Word for word and without images, transcribe all of the records.
++++ WORKING DATA
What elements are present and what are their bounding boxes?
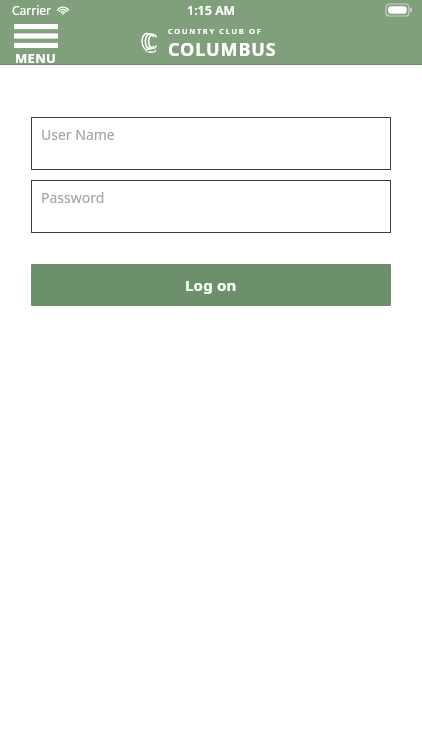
- button[interactable]: Password: [31, 180, 391, 233]
- staticText: User Name: [41, 125, 115, 144]
- button[interactable]: User Name: [31, 117, 391, 170]
- staticText: 1:15 AM: [187, 2, 236, 19]
- staticText: COUNTRY CLUB OF: [168, 26, 263, 36]
- button[interactable]: Menu: [14, 24, 58, 65]
- button[interactable]: Log on: [31, 264, 391, 306]
- staticText: Password: [41, 188, 105, 207]
- staticText: Log on: [185, 275, 237, 295]
- staticText: COLUMBUS: [168, 37, 277, 62]
- staticText: Carrier: [12, 2, 52, 18]
- button[interactable]: COUNTRY CLUB OF: [141, 26, 277, 62]
- staticText: MENU: [15, 49, 57, 65]
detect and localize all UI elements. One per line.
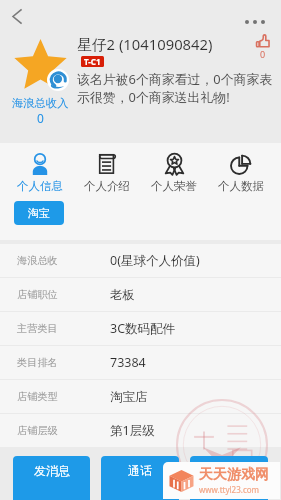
++++++++
SOLUTION TO THE EXERCISE:
What elements are present and what are their bounding boxes?
- button[interactable]: Password: [31, 180, 391, 233]
- staticText: User Name: [41, 125, 115, 144]
- button[interactable]: User Name: [31, 117, 391, 170]
- staticText: 1:15 AM: [187, 2, 236, 19]
- staticText: COUNTRY CLUB OF: [168, 26, 263, 36]
- button[interactable]: Menu: [14, 24, 58, 65]
- button[interactable]: Log on: [31, 264, 391, 306]
- staticText: Password: [41, 188, 105, 207]
- staticText: Log on: [185, 275, 237, 295]
- staticText: COLUMBUS: [168, 37, 277, 62]
- staticText: Carrier: [12, 2, 52, 18]
- button[interactable]: COUNTRY CLUB OF: [141, 26, 277, 62]
- staticText: MENU: [15, 49, 57, 65]
detect and localize all UI elements. One per line.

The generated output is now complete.